You are viewing a plain text version of this content. The canonical link for it is here.
Posted to java-user@lucene.apache.org by 1world1love <jd...@yahoo.com> on 2008/06/11 00:35:33 UTC

retrieve all docs efficiently - just one field

Greetings all. I have read many posts concerning similar use cases, but I am
still a little hazy on the best way to achieve what I need to do. Here is
the background:

2 million documents with multiple sections, some sections contain structured
data, some unstructured.

We parse the docs and place the structured stuff in oracle where each
section is a table and one master table to relate them all.

We index the unstructured sections with lucene where each section is a
document (meaning a total of about ~30 million documents) with extra fields
including one for the primary key of the master table and then some meta
fields to describe the section - type, date, etc.

For a common use case, say we have a table called demographics with a number
field that represents age (overly simplistic but gets the point across).

So say we want all people over the age of 50 who may have visited Panama: 

--
We have our lucene index and we want to search the section text for the word
"panama" 

AND

We want to select from the demographics table where age > 50.
--

Now I need to intersect the master table IDs from my lucene hits and my
table results. 

I have a java stored procedure that runs the lucene query and creates a
temporary table with a single column where I insert the master id from the
hits of my lucene query. I then can do a join with my structured query
results.

The problem here is obviously the speed of iterating through the hits to
extract the single field that I need.

Notes: 
- I must be able to get a full set of results, though I only need the one id
field
- We originally went with Oracle text which was simple, but limited and
quite slow for most queries


I have read a little about the hitcollector class and the fieldselector api,
but I am still not sure how they may help me or even if they can.

I have also tooled around with the idea of using termdocs, but the queries
may get a little complex with various ors/ands/nots, though probably not
spans and so forth.

Any suggestions will be greatly apreciated.

Thanks,

J

-- 
View this message in context: http://www.nabble.com/retrieve-all-docs-efficiently---just-one-field-tp17766268p17766268.html
Sent from the Lucene - Java Users mailing list archive at Nabble.com.

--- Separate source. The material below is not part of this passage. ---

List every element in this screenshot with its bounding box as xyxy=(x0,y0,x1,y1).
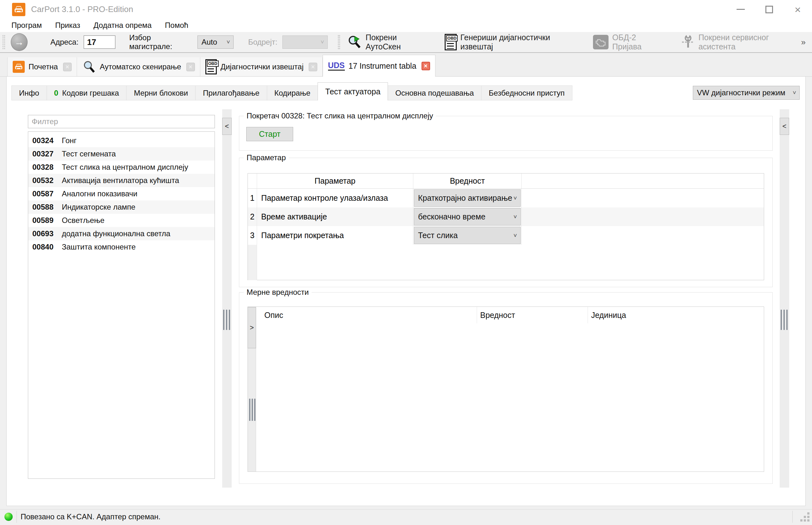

---------------------------------------------------------------------
To unsubscribe, e-mail: java-user-unsubscribe@lucene.apache.org
For additional commands, e-mail: java-user-help@lucene.apache.org


AW: retrieve all docs efficiently - just one field

Posted by Johannes Christen <j....@insiders.de>.

There might be quite a lot of users in different groups, but more important the user access rights might change and keeping them up to date in the index would be a real challenge.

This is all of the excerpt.